TASK TO COMPLETE
Every line of the material below in which "this" shows up is to be located and copied.

GIVEN INFORMATION

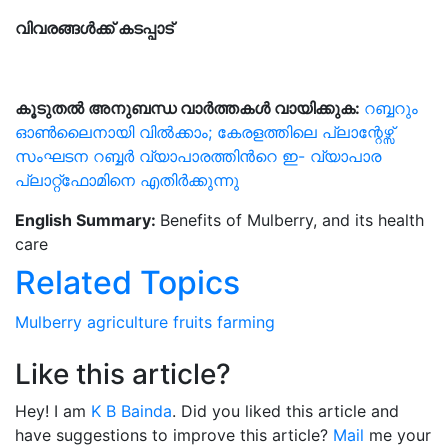
വിവരങ്ങൾക്ക് കടപ്പാട്
കൂടുതൽ
അനുബന്ധ
വാർത്തകൾ
വായിക്കുക:
റബ്ബറും
ഓൺലൈനായി വിൽക്കാം; കേരളത്തിലെ പ്ലാന്റേഴ്സ്
സംഘടന റബ്ബർ വ്യാപാരത്തിൻറെ ഇ- വ്യാപാര
പ്ലാറ്റ്ഫോമിനെ എതിർക്കുന്നു
English Summary:
Benefits of Mulberry, and its health
care
Related Topics
Mulberry
agriculture
fruits
farming
Like this article?
Hey! I am
K B Bainda
. Did you liked this article and
have suggestions to improve this article?
Mail
me your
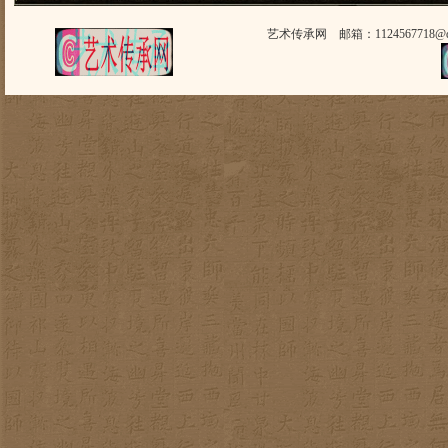
艺术传承网 邮箱：1124567718@q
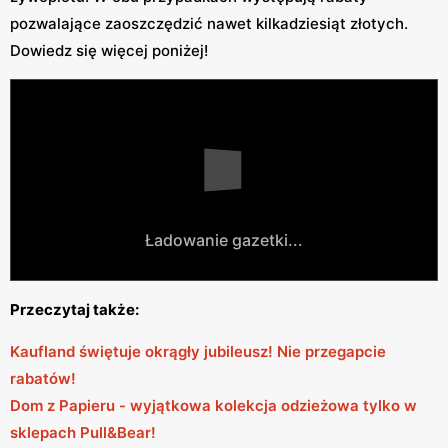
pozwalające zaoszczędzić nawet kilkadziesiąt złotych.
Dowiedz się więcej poniżej!
Ładowanie gazetki...
Przeczytaj także:
Kaufland świętuje okrągły jubileusz! Nie przegapcie
rabatów!
Dom z Papieru - wyjątkowa kolekcja odzieżowa tylko w
sklepach Pull&Bear!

WRITTEN REPLY
Like this article?
. Did you liked this article and
have suggestions to improve this article?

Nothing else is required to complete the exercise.